■ **Dataset entries**:

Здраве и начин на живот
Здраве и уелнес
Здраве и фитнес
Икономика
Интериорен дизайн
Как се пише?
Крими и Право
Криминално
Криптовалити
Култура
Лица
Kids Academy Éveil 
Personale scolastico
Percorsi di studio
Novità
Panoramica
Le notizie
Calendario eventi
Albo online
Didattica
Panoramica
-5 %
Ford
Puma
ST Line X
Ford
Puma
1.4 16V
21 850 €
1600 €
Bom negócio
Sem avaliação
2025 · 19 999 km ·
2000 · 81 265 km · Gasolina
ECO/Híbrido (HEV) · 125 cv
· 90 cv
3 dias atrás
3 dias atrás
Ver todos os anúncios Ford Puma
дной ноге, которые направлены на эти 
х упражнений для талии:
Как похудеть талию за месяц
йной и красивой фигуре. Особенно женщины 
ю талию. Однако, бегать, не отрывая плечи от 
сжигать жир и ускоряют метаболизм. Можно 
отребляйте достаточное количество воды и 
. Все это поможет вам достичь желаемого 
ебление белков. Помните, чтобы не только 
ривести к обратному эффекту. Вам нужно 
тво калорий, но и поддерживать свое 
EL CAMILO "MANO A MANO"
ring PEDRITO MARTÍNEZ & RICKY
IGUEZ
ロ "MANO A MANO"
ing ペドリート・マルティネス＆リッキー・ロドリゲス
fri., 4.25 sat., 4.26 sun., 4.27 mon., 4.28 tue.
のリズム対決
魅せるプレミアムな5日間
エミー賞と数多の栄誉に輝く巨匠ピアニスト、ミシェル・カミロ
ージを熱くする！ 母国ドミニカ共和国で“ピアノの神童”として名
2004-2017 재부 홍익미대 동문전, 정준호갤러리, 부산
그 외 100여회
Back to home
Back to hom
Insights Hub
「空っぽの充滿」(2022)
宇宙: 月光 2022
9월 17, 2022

■ **To do**: All records are to be retyped precisely.

■ **Solution below**:
Здраве и начин на живот
Здраве и уелнес
Здраве и фитнес
Икономика
Интериорен дизайн
Как се пише?
Крими и Право
Криминално
Криптовалити
Култура
Лица
Kids Academy Éveil 
Personale scolastico
Percorsi di studio
Novità
Panoramica
Le notizie
Calendario eventi
Albo online
Didattica
Panoramica
-5 %
Ford
Puma
ST Line X
Ford
Puma
1.4 16V
21 850 €
1600 €
Bom negócio
Sem avaliação
2025 · 19 999 km ·
2000 · 81 265 km · Gasolina
ECO/Híbrido (HEV) · 125 cv
· 90 cv
3 dias atrás
3 dias atrás
Ver todos os anúncios Ford Puma
дной ноге, которые направлены на эти 
х упражнений для талии:
Как похудеть талию за месяц
йной и красивой фигуре. Особенно женщины 
ю талию. Однако, бегать, не отрывая плечи от 
сжигать жир и ускоряют метаболизм. Можно 
отребляйте достаточное количество воды и 
. Все это поможет вам достичь желаемого 
ебление белков. Помните, чтобы не только 
ривести к обратному эффекту. Вам нужно 
тво калорий, но и поддерживать свое 
EL CAMILO "MANO A MANO"
ring PEDRITO MARTÍNEZ & RICKY
IGUEZ
ロ "MANO A MANO"
ing ペドリート・マルティネス＆リッキー・ロドリゲス
fri., 4.25 sat., 4.26 sun., 4.27 mon., 4.28 tue.
のリズム対決
魅せるプレミアムな5日間
エミー賞と数多の栄誉に輝く巨匠ピアニスト、ミシェル・カミロ
ージを熱くする！ 母国ドミニカ共和国で“ピアノの神童”として名
2004-2017 재부 홍익미대 동문전, 정준호갤러리, 부산
그 외 100여회
Back to home
Back to hom
Insights Hub
「空っぽの充滿」(2022)
宇宙: 月光 2022
9월 17, 2022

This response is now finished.